Setbacks don't slow bell ringer's quest to bring in more change for Salvation Army

Published 12:00 am Wednesday, December 23, 2009

By Shavonne Potts
spotts@salisburypost.com
Maybe you’ve seen Pam Austin at Kmart or Walgreens, but you’re not sure who she is.
Austin sits in her wheelchair, wrapped snug in layers of clothing, ringing the bell for the Salvation Army’s Red Kettle Campaign.
On Oct. 25, 1999, Austin had her right leg amputated because of problems from diabetes. It’s a day she remembers well. But, she doesn’t let her circumstances stop her.
“It’s your attitude. I give thanks to God for my mom, Willie Mae Watson Colson, who put that in my head,” Austin said.
Colson always told her daughter to not let anything stop her.
“If you let it stop you, then you give up,” Austin said simply.
Austin hasn’t let anything stop her. She spends sometimes 10 or 12 hours a day, rain or shine, ringing a small gold bell.
After her leg was amputated, she had months of rehabilitation and occupational therapy, all so she could walk again one day.
“The Lord told me I would walk again,” she said.
Austin spent hours learning how to walk up and down stairs.
She now wears a prosthesis, and she has no problem walking. But as a bell ringer, she is required to stand for hours.
And chronic back pain prevents her from standing for so long.
Austin credits her perserverance to her mother. “She always lifted me up. She also said to be responsible for yourself,” Austin said.
Austin said because of the lessons her mother taught her early in life, she doesn’t blame anyone for her circumstances.
Her mother made her become independent.
Austin’s advice for someone who may have had an amputation or be in a worse situation is to have faith.
“Have faith in God. Have people around you who encourage you to do it,” she said.
She is mindful of the “true meaning of Christmas,” she said.
“People celebrate for the wrong reasons. It’s about the savior and his birth,” Austin said.

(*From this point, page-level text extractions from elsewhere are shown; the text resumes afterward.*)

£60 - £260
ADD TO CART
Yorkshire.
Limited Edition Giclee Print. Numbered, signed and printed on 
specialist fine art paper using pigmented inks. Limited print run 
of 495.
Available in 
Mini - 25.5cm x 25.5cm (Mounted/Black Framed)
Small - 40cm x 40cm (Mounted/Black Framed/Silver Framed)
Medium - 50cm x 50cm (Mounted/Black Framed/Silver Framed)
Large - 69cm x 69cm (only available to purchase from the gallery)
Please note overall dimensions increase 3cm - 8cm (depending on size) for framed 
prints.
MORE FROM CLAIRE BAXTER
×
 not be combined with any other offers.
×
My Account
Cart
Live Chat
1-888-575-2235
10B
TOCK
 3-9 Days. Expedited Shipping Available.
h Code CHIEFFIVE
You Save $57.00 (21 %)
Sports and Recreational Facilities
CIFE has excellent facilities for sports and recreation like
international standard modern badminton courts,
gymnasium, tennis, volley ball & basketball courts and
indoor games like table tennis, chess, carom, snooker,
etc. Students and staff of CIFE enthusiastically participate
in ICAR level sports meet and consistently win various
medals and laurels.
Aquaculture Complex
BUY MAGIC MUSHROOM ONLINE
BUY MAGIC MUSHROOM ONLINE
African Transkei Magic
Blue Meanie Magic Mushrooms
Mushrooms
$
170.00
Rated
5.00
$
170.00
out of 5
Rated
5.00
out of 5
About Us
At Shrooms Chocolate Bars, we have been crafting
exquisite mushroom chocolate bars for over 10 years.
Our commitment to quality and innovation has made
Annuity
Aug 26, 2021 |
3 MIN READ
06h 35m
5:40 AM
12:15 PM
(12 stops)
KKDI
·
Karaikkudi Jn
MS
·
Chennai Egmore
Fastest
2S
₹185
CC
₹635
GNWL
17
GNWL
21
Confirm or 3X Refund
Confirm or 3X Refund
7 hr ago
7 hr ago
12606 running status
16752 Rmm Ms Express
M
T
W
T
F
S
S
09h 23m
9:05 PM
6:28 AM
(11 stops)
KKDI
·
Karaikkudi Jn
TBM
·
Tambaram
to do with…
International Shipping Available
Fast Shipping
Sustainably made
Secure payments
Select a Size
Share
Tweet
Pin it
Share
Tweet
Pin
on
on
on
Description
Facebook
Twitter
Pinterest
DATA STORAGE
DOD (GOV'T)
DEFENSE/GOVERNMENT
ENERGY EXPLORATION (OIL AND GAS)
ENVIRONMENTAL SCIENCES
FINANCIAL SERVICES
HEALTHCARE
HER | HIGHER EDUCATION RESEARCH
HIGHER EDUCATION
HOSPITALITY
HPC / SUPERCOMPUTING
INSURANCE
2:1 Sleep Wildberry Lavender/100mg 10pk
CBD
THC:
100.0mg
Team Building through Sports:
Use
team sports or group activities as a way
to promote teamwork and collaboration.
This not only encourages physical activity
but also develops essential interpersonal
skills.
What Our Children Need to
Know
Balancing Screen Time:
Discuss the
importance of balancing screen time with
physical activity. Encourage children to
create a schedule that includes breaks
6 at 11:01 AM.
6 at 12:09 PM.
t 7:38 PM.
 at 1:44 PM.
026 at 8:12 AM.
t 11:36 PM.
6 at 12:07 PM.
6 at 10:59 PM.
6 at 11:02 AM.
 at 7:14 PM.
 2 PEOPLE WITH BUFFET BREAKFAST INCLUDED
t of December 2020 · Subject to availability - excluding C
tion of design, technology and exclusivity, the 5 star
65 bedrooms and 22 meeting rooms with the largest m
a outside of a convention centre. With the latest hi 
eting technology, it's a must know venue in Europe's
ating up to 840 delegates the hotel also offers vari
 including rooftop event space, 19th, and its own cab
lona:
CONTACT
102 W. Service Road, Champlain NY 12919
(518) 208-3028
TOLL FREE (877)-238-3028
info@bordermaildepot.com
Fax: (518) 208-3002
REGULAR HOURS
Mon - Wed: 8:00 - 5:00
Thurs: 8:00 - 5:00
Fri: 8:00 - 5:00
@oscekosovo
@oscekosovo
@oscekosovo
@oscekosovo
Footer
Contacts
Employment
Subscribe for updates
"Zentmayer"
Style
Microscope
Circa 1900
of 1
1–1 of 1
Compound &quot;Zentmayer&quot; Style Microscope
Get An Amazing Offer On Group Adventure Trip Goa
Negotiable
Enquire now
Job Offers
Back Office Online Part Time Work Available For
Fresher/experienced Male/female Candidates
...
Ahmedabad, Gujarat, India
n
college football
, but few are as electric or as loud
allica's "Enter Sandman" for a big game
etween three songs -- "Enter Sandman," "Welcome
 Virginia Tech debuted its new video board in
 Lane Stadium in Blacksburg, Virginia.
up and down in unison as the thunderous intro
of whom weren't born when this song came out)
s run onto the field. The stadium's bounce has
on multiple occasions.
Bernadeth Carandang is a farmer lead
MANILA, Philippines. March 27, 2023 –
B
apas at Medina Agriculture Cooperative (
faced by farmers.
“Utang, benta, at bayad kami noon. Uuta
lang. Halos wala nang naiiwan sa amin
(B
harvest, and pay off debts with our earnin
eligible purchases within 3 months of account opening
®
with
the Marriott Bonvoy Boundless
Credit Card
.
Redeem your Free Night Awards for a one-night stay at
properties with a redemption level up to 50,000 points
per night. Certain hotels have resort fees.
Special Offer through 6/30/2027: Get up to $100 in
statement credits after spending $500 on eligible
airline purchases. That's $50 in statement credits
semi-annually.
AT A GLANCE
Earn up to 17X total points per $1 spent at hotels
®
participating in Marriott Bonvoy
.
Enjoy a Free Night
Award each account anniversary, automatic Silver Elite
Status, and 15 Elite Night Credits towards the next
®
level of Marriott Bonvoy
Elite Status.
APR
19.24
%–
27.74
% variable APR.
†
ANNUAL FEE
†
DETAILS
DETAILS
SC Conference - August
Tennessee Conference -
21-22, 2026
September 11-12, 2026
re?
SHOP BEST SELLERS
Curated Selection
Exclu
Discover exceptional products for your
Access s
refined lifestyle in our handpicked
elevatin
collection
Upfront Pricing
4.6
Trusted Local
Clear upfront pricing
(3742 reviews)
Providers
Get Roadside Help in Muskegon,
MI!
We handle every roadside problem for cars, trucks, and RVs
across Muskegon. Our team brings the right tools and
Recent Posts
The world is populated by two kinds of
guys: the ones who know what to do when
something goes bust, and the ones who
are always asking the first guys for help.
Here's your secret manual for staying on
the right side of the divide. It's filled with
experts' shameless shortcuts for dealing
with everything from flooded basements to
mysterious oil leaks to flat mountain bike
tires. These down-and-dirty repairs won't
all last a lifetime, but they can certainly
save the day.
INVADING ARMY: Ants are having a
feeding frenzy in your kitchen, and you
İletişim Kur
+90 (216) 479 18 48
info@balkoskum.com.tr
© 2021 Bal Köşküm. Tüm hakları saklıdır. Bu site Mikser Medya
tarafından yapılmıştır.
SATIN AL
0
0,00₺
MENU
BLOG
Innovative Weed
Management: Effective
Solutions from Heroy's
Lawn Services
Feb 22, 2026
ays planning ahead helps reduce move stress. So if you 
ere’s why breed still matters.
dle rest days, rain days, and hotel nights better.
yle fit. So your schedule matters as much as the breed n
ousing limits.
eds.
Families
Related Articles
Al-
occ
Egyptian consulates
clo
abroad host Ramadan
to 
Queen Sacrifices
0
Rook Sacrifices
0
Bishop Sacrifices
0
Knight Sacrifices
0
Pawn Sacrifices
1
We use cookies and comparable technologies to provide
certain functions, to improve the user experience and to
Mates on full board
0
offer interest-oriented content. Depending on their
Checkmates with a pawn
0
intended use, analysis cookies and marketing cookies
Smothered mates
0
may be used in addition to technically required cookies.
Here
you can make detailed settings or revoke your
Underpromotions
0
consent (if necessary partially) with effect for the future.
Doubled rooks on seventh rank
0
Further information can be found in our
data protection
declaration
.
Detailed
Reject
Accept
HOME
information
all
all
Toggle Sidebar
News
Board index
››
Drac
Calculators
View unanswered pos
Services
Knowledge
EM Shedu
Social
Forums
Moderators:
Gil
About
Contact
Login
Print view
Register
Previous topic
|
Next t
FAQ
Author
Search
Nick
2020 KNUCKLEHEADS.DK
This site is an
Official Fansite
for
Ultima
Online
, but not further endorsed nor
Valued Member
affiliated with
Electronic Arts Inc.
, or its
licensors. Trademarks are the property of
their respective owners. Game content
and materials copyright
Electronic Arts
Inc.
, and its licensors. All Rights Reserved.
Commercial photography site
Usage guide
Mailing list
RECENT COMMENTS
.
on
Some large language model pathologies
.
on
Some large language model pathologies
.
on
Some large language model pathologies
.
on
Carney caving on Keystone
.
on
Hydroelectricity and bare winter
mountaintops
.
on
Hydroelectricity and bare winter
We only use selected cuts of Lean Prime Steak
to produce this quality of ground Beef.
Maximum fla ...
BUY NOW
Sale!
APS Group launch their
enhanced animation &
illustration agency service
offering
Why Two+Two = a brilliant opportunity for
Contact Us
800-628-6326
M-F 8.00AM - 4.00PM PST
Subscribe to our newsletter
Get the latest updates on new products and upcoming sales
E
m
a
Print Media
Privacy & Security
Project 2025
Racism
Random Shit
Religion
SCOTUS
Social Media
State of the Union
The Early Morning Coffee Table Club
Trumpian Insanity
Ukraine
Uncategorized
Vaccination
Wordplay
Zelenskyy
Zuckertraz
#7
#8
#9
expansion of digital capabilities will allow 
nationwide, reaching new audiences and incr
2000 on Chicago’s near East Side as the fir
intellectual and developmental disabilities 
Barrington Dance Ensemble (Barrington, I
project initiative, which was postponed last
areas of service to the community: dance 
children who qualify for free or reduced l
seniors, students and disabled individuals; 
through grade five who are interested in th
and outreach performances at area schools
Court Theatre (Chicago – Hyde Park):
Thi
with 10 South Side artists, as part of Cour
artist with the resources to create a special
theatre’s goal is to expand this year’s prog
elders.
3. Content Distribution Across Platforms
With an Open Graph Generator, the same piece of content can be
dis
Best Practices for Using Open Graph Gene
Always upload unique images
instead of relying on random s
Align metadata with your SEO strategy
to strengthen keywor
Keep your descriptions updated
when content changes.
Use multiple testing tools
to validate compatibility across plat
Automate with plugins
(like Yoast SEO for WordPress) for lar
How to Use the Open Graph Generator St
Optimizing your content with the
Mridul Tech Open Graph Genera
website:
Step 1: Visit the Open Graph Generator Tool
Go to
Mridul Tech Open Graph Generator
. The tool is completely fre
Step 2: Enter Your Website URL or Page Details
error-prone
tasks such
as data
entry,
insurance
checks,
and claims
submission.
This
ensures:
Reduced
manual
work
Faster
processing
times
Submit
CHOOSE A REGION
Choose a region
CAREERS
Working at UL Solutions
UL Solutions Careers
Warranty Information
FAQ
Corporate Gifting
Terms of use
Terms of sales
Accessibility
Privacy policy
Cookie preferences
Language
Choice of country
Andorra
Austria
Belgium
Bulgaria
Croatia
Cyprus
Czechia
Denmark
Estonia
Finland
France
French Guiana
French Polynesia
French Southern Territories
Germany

The Salisbury resident has been a bell ringer since 2007.
She was sick last year and unable to do it. This year she was determined to continue what she began two years ago.
“Besides, it gets me out of the house,” she said.
She began as a bell ringer because she needed a job to help pay some expenses.
Austin now works Mondays, Wednesdays and Fridays.
She tries to stay at the same location, usually Kmart or Walgreens.
“People like seeing a familiar face,” she said.
The Red Kettle Campaign funds the Salvation Army’s Angel Tree program and supplements the agency’s budget for the year.
More than 25,000 Salvation Army volunteers go out across the country to ring bells and solicit change from holiday shoppers.
This year, the Salisbury chapter of the Salvation Army received cashless kettles that let people use a debit or credit card to make a contribution. This is the first year the cashless kettles have been installed.